J Gerard Seguia/Demotix (All rights reserved)
Freedom of Information advocates march to push FOI bill in Manila, Philippines.
I found that passage was most likely when ruling groups of politicians faced high levels of uncertainty about their future control of office. It was under these circumstances, such as when a strong opposition party stood a good chance of winning upcoming elections, that politicians in power felt most compelled to signal their commitment to good governance. And further, it was under these circumstances that transparency would be most useful to ruling groups themselves in case they lost office—as a way of holding to account those who took their place.
Openness may hold great promise, but only where it can be genuinely put into place by politicians themselves
In a new study coauthored with Aaron Erlich, we found the same dynamic at work among Mexican states. While Mexico adopted a federal FOI law in 2002, it did not apply to its thirty-one states or the federal district, instead requiring them to pass their own laws. Some did so right away, while others delayed for up to five years, during which time their citizens were unable to enjoy the same levels of access to information as those in other parts of the country. Studying the timing of these decisions by state politicians, we found that among both states ruled by the national governing party and states ruled by opposition parties, there were examples of both rapid passage and of delay. Instead, the common factor best explaining the timing of passage was the competitiveness of state elections, and thus the extent to which those in power faced uncertainty over remaining in power. Not only were states with an entrenched dominant party more likely to delay passage, but once they did ultimately pass a law, those laws tended to be far weaker in their institutional design than laws in more competitive states.
These findings have clear implications for open budgets: politicians are likely to resist openness unless they have direct political incentives to act differently. This is also borne out by other recent research on budget transparency. Joachim Wehner and Paolo de Renzio, for example, analyze countries’ performance on the Open Budget Index. They find that countries with free and fair elections tend to score higher, and that among democracies, those with more partisan competition score higher still. Statistical analysis and case studies in a recently published book show that several factors shape fiscal transparency, including political transitions and competition, economic crises, corruption scandals and external demands.

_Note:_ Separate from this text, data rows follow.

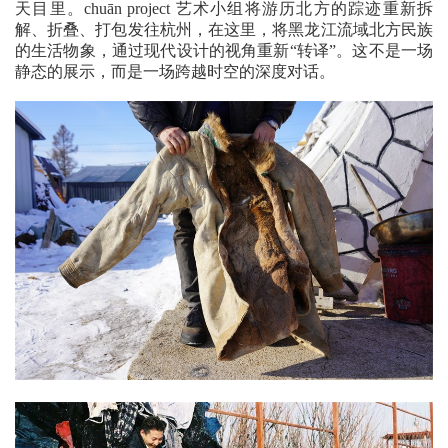
天目里。chuān project 艺术小组将游历北方的踪迹重新拆
解、折叠、打包发往杭州，在这里，将黑龙江流域北方民族
的生活物象，通过现代设计的视角重新“转译”。这不是一场
静态的展示，而是一场跨越时空的深度对话。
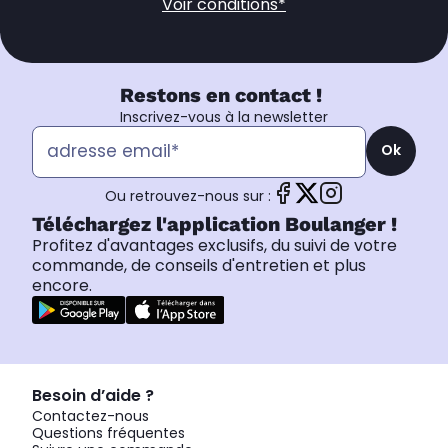
Voir conditions*
Restons en contact !
Inscrivez-vous à la newsletter
Ok
Ou retrouvez-nous sur :
Téléchargez l'application Boulanger !
Profitez d'avantages exclusifs, du suivi de votre
commande, de conseils d'entretien et plus
encore.
Besoin d’aide ?
Contactez-nous
Questions fréquentes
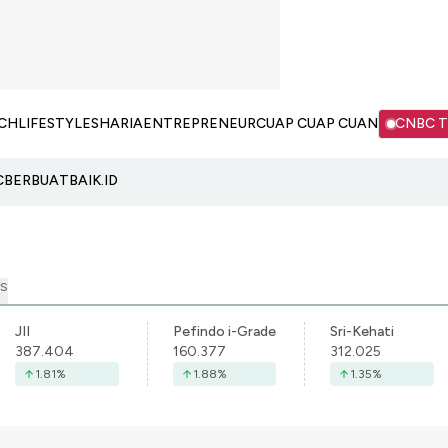
CH
LIFESTYLE
SHARIA
ENTREPRENEUR
CUAP CUAP CUAN
CNBC 
C
BERBUATBAIK.ID
S
JII
Pefindo i-Grade
Sri-Kehati
387.404
160.377
312.025
1.81
%
1.88
%
1.35
%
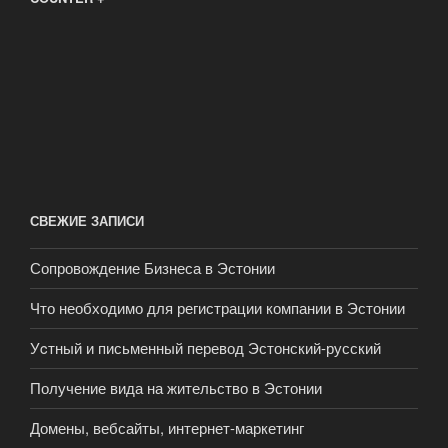
СВЕЖИЕ ЗАПИСИ
Сопровождение Бизнеса в Эстонии
Что необходимо для регистрации компании в Эстонии
Уcтный и письменный перевод Эстонский-русский
Получение вида на жительство в Эстонии
Домены, вебсайты, интернет-маркетинг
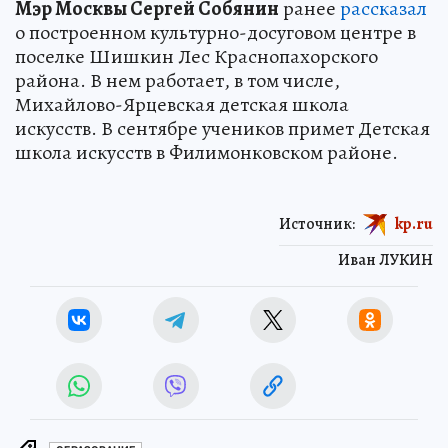
Мэр Москвы Сергей Собянин
ранее
рассказал
о построенном культурно-досуговом центре в
поселке Шишкин Лес Краснопахорского
района. В нем работает, в том числе,
Михайлово-Ярцевская детская школа
искусств. В сентябре учеников примет Детская
школа искусств в Филимонковском районе.
Источник:
kp.ru
Иван ЛУКИН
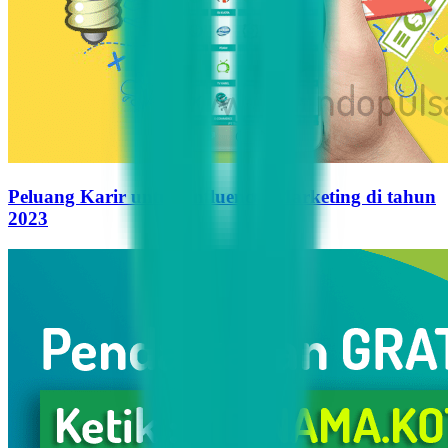
Peluang Karir untuk Influencer Marketing di tahun
2023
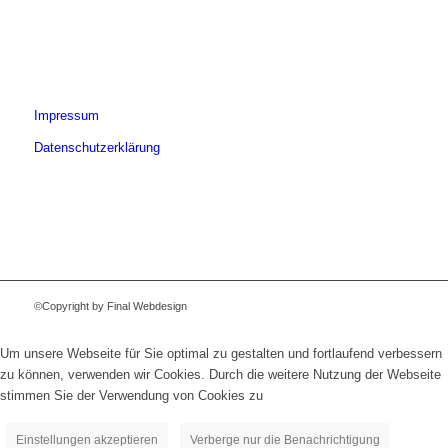
Impressum
Datenschutzerklärung
©Copyright by Final Webdesign
Um unsere Webseite für Sie optimal zu gestalten und fortlaufend verbessern
zu können, verwenden wir Cookies. Durch die weitere Nutzung der Webseite
stimmen Sie der Verwendung von Cookies zu
Einstellungen akzeptieren
Verberge nur die Benachrichtigung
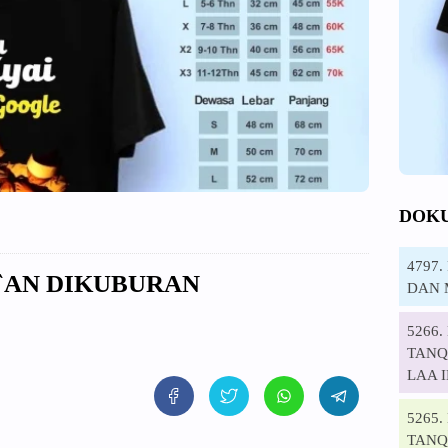
DOK
4797
`AN DIKUBURAN
DAN 
5266
TANQI
LAA 
5265
TANQ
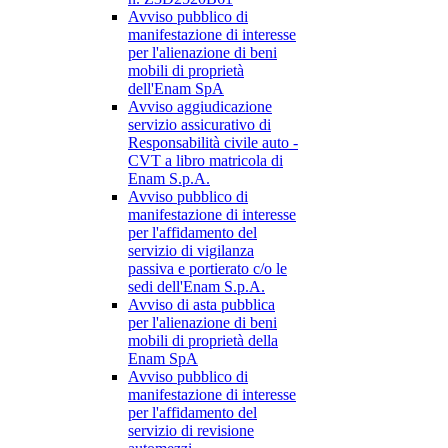
Avviso pubblico di
manifestazione di interesse
per l'alienazione di beni
mobili di proprietà
dell'Enam SpA
Avviso aggiudicazione
servizio assicurativo di
Responsabilità civile auto -
CVT a libro matricola di
Enam S.p.A.
Avviso pubblico di
manifestazione di interesse
per l'affidamento del
servizio di vigilanza
passiva e portierato c/o le
sedi dell'Enam S.p.A.
Avviso di asta pubblica
per l'alienazione di beni
mobili di proprietà della
Enam SpA
Avviso pubblico di
manifestazione di interesse
per l'affidamento del
servizio di revisione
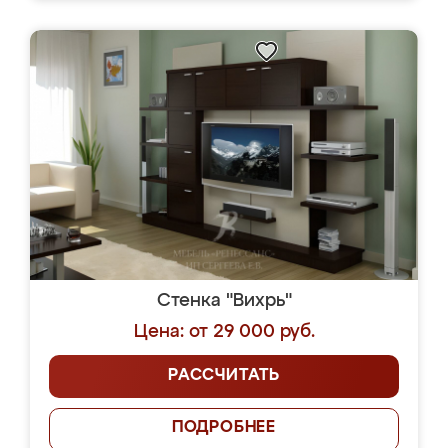
Стенка "Вихрь"
Цена: от 29 000 руб.
РАССЧИТАТЬ
ПОДРОБНЕЕ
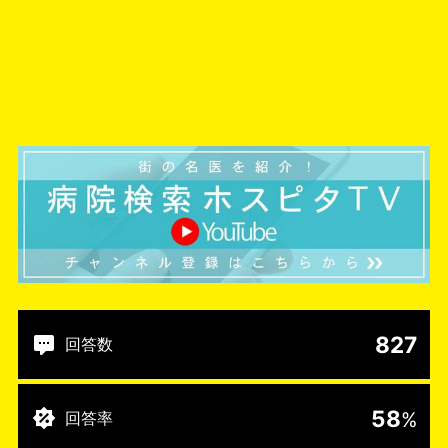
827
回答数
58
%
回答率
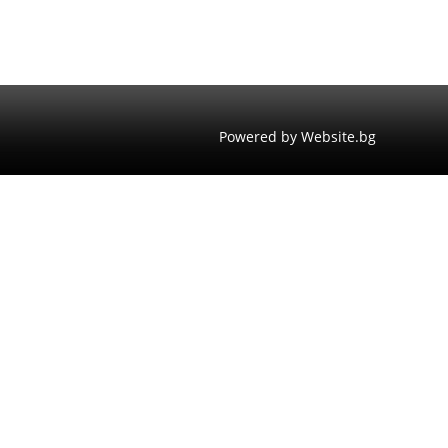
Powered by Website.bg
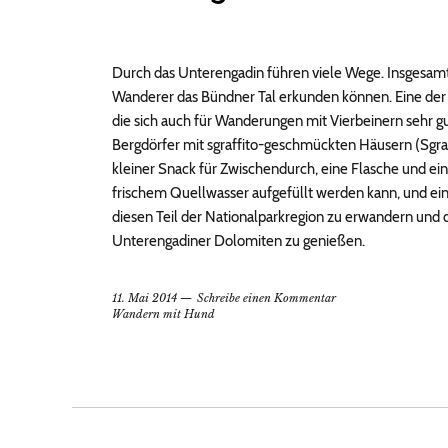
Durch das Unterengadin führen viele Wege. Insgesamt
Wanderer das Bündner Tal erkunden können. Eine der b
die sich auch für Wanderungen mit Vierbeinern sehr gu
Bergdörfer mit sgraffito-geschmückten Häusern (Sgraf
kleiner Snack für Zwischendurch, eine Flasche und ei
frischem Quellwasser aufgefüllt werden kann, und ein
diesen Teil der Nationalparkregion zu erwandern und d
Unterengadiner Dolomiten zu genießen.
11. Mai 2014
Schreibe einen Kommentar
Wandern mit Hund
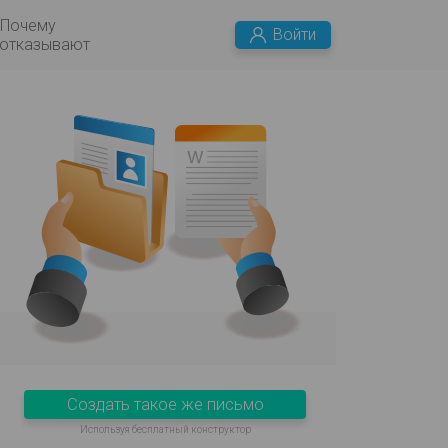
Почему
Войти
 отказывают
Создать такое же письмо
Используя бесплатный конструктор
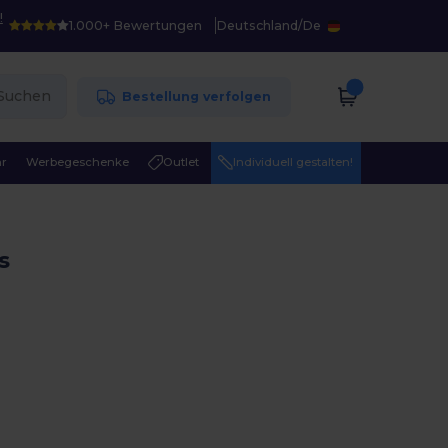
!
1.000+ Bewertungen
Deutschland
/
De
Suchen
Bestellung verfolgen
r
Werbegeschenke
Outlet
Individuell gestalten!
s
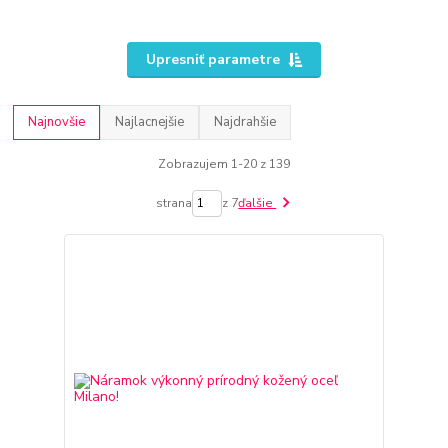
Upresniť parametre
Najnovšie
Najlacnejšie
Najdrahšie
Zobrazujem 1-20 z 139
strana
z 7
ďalšie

Further research is needed, but the findings of these studies should sound a cautionary note for advocates of budget transparency. Openness may hold great promise, but only where it can be genuinely put into place by politicians themselves. And this may only be possible where openness can somehow be in politicians’ own political interests. Most of the time, this rules out precisely the places where the promise of openness is most sorely needed.
ABOUT THE AUTHOR
Daniel Berliner is an Assistant Professor at the University of Minnesota. His work has appeared in The Journal of Politics, Law and Society Review, Regulation and Governance, and the Journal of Business Ethics, and is forthcoming in the American Political Science Review, International Studies Quarterly, and Policy Studies Journal.